Vigo tourne sans producteur son premier film, À propos de Nice (1930), dans le sillage de la « deuxième avant-garde » que caractérisent ses préoccupations sociales et ses liens avec le surréalisme. S'inspirant des théories du ciné-œil défendues par Dziga Vertov, Vigo propose un documentaire social propre à « nous dessiller les yeux ». Le réel saisi à l'improviste fournit les matériaux que le cinéaste interprète afin d'élaborer un « point de vue documenté ». Mais dans le point de vue que Vigo prend sur Nice comptent moins la thèse ou le témoignage que la passion de l'artiste. Le constat ne s'élève au pamphlet que parce qu'il est l'expression quasi viscérale du refus moral de l'auteur. Après ce rejet total d'une société « qui s'oublie jusqu'à vous donner la nausée », Zéro de conduite (1933) dénoncera cette société à l'œuvre (à Nice, elle se divertissait), produisant dès le collège l'humanité aliénée dont elle a besoin. Il dira aussi l'explosion lyrique de la révolte des purs, l'éternelle certitude de l'enfance qui se sait destinée à posséder le monde.

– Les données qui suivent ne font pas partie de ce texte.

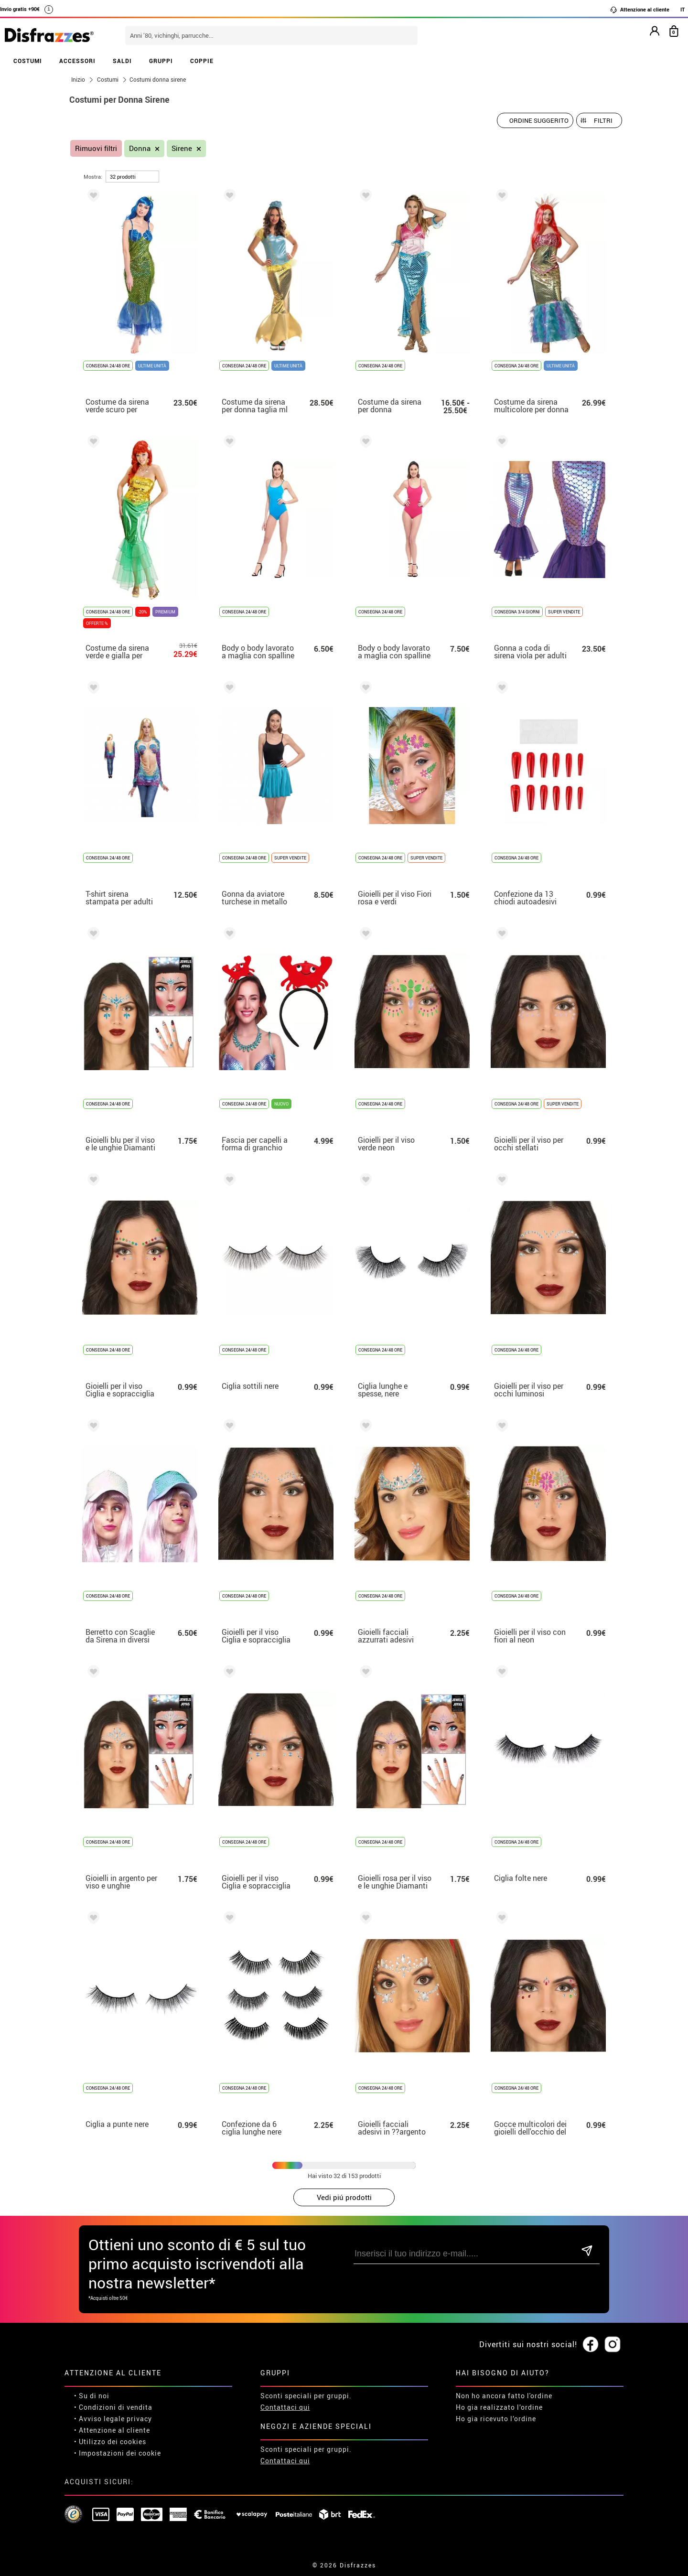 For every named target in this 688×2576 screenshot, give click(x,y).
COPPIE (202, 60)
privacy (139, 2418)
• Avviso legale (99, 2418)
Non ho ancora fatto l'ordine (504, 2395)
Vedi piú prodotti (344, 2197)
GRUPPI (161, 60)
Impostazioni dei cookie (120, 2453)
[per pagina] (132, 176)
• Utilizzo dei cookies (110, 2441)
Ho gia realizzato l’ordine (499, 2407)
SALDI (122, 60)
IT (682, 9)
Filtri (603, 120)
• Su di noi (91, 2395)
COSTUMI (27, 60)
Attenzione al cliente (639, 9)
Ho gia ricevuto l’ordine (496, 2418)
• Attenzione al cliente (112, 2430)
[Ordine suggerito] (535, 120)
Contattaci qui (285, 2407)
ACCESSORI (77, 60)
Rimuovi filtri (96, 148)
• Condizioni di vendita (113, 2407) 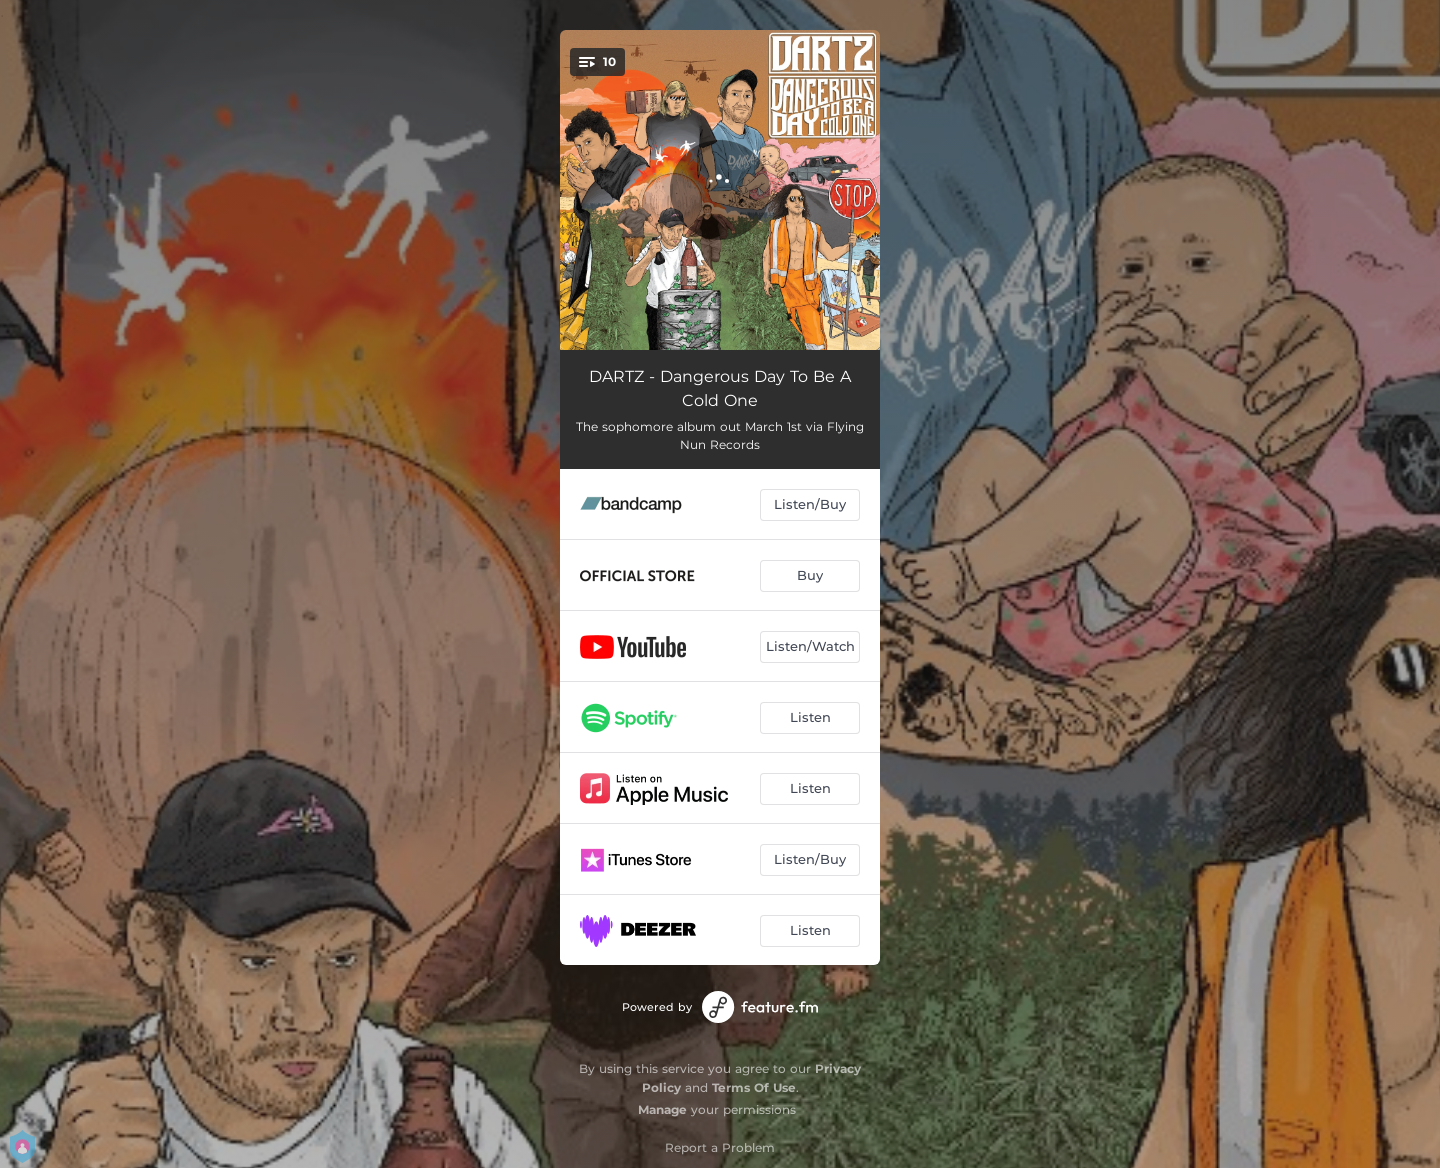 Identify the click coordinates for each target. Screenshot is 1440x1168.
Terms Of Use (754, 1087)
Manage (662, 1109)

Puis viendra L'Atalante (1934), dont la péniche glisse encore « sur les eaux glacées du calcul égoïste », mais où un phalanstère de travailleurs, à la haute lueur de l'amour fou et du rêve, maintient vivant l'esprit d'enfance parmi les hommes, contre la société.

Si l'ambition majeure du surréalisme est d'atteindre « ce point de l'esprit d'où le réel et l'imaginaire [...] cessent d'être perçus contradictoirement », on peut dire sans grand risque d'erreur qu'il n'y a pas de cinéma surréaliste (pas même celui de Luis Buñuel chez qui le fantastique n'est jamais tout à fait le réel) en dehors des films de Vigo. Dans Zéro de conduite, dans L'Atalante, le quotidien et le rêve (qui n'est pas cette fable, ce « cinéma » que l'inconscient produit en tout dormeur, mais cet espace, ces promesses illimitées, cet absolu que le monde ouvre à l'enfance et à l'amour), le réel et l'imaginaire sont vécus simultanément, dans l'indisti [...]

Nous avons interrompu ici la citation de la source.